Transcribed page contents:
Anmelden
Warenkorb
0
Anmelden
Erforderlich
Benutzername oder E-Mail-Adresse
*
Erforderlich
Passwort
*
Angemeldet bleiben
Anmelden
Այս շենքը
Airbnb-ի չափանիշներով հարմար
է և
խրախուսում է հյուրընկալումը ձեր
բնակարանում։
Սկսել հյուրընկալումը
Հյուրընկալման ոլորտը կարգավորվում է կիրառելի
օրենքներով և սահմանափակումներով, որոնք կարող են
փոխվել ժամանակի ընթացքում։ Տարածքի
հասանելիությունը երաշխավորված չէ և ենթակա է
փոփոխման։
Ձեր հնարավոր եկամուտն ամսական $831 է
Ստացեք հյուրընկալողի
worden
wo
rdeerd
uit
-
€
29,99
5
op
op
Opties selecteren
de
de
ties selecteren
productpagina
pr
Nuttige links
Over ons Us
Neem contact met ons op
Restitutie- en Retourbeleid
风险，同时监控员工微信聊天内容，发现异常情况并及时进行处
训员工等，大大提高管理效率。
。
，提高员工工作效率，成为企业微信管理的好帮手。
* * *
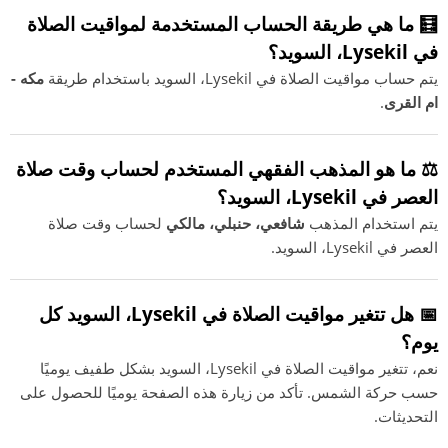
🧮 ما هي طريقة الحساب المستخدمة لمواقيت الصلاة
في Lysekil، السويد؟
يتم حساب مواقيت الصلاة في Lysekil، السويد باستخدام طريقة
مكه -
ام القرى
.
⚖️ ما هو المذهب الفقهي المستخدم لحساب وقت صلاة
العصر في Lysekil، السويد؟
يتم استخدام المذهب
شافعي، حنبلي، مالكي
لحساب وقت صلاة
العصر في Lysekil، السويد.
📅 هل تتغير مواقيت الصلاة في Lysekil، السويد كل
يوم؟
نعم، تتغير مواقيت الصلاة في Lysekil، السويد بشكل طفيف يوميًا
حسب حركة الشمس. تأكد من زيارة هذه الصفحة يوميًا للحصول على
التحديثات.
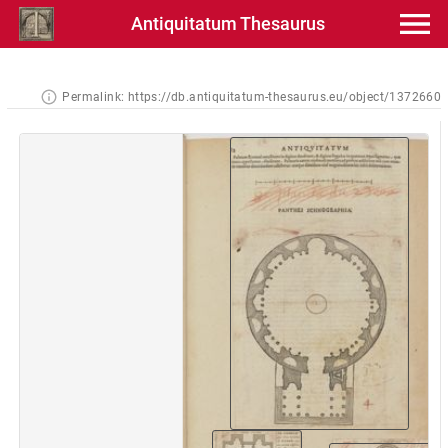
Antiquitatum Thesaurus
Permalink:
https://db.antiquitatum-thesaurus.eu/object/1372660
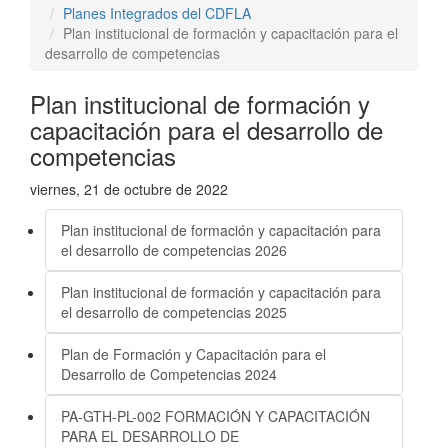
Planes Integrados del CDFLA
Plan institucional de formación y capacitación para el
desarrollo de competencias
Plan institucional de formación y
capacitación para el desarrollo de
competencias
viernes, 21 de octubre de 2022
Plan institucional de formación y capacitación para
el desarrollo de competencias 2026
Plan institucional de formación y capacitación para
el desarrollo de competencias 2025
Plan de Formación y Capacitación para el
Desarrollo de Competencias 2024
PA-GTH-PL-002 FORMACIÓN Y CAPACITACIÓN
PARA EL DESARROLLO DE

■ **WHAT TO WORK ON**
Where in the records does the word "հյուրընկալումը" appear? Copy each line that holds it.

■ **RESPONSE FOR THIS EXERCISE**
խրախուսում է հյուրընկալումը ձեր
Սկսել հյուրընկալումը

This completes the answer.